The only upside, and it wasn’t much of an upside, was that at 6am my footprints were the first in the snow. And that was zero consolation for my poor parents who had to get me out of bed, shovel breakfast into me and wrap me up for the polar blast.
I was thinking of that when I stepped out on a bright frosty morning in Mapua recently, and the thought occurred to me that being the first is always a mixture of a sense of achievement and really hard work. We’re building our own training management system because our model is different from traditional training companies and we have to automate for scale. We’re developing a channel to market through advisors and coaches, and we’re trying something on social media that hasn’t been attempted at scale before.

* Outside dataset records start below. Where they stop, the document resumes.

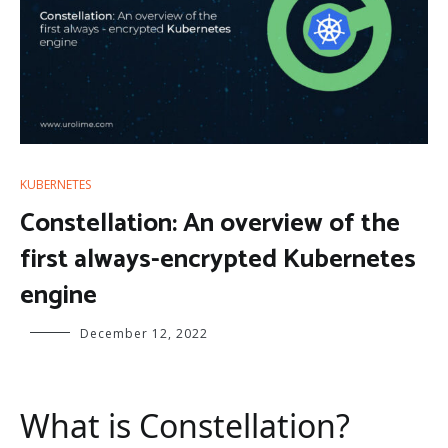
KUBERNETES
Constellation: An overview of the
first always-encrypted Kubernetes
engine
December 12, 2022
What is Constellation?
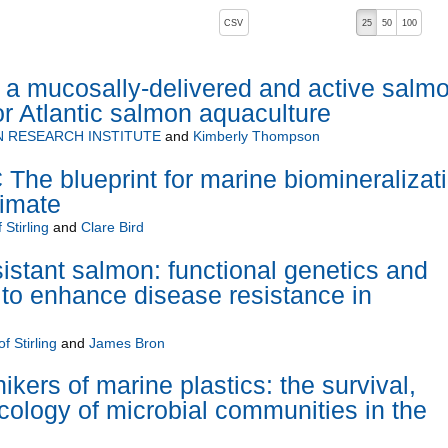
, pressing the active button will toggle the sort order
CSV
25
50
100
a mucosally-delivered and active salm
or Atlantic salmon aquaculture
 RESEARCH INSTITUTE
and
Kimberly Thompson
e blueprint for marine biomineralizat
limate
 Stirling
and
Clare Bird
sistant salmon: functional genetics and
to enhance disease resistance in
f Stirling
and
James Bron
hikers of marine plastics: the survival,
cology of microbial communities in the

Lots of people have done some of these things up to a point, and we’re always keen to learn, but we have to have our own version (all software does 80% of what you need). And how do we find these partners? And what if we’re just first?
Success and growth doesn’t make it any easier. As Ryan my business partner said, it’s the joy of higher quality problems. And we wouldn’t have it any other way.
What higher quality problems are you facing today?